Time awareness: The model understands elapsed time and can proactively remind you of things at specific intervals.

Dual-system architecture: A fast “interaction model” keeps the conversation fluid, while a more powerful background model handles deep reasoning, web searches, or complex tasks — feeding results naturally into the ongoing chat.

In essence, Interaction Models feel much closer to talking and working with a smart human colleague rather than messaging a chatbot-type assistant.

Interaction Models vs current-gen ChatGPT: Why it matters to you? 

On paper, the gains with Thinking Machines’ Interaction Models outsmart the traditional turn-based AI chatbot as far as natural conversations and multimodal interactions are concerned.

1. More natural conversations: You won’t need to type perfect prompts or wait awkwardly. You can think out loud, change your mind mid-sentence, show your screen, or point at things, just like in a real conversation.

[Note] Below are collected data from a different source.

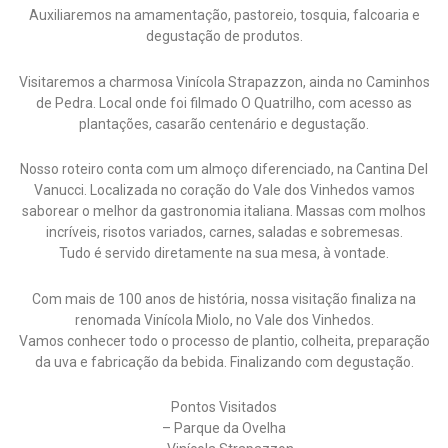
Auxiliaremos na amamentação, pastoreio, tosquia, falcoaria e
degustação de produtos.
Visitaremos a charmosa Vinícola Strapazzon, ainda no Caminhos
de Pedra. Local onde foi filmado O Quatrilho, com acesso as
plantações, casarão centenário e degustação.
Nosso roteiro conta com um almoço diferenciado, na Cantina Del
Vanucci. Localizada no coração do Vale dos Vinhedos vamos
saborear o melhor da gastronomia italiana. Massas com molhos
incríveis, risotos variados, carnes, saladas e sobremesas.
Tudo é servido diretamente na sua mesa, à vontade.
Com mais de 100 anos de história, nossa visitação finaliza na
renomada Vinícola Miolo, no Vale dos Vinhedos.
Vamos conhecer todo o processo de plantio, colheita, preparação
da uva e fabricação da bebida. Finalizando com degustação.
Pontos Visitados
– Parque da Ovelha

2. Better for learning & work: Imagine explaining a math problem while the AI draws diagrams on the fly, or coding while it catches errors in real time without you asking.

3. Live assistance: Real-time translation during calls, live sports commentary while watching a match, or step-by-step cooking help while you’re in the kitchen with your camera on.

4. Less mental friction: As a human, you stay in flow. The AI adapts to your pace and style instead of forcing you to adapt to its limitations.

5. Proactive help: It can notice when you’re stuck, offer gentle suggestions, or remind you of things at the right moment. It won’t wait until you find the correct voice prompt. In essence, it eradicates the concept of AI prompts to get work done.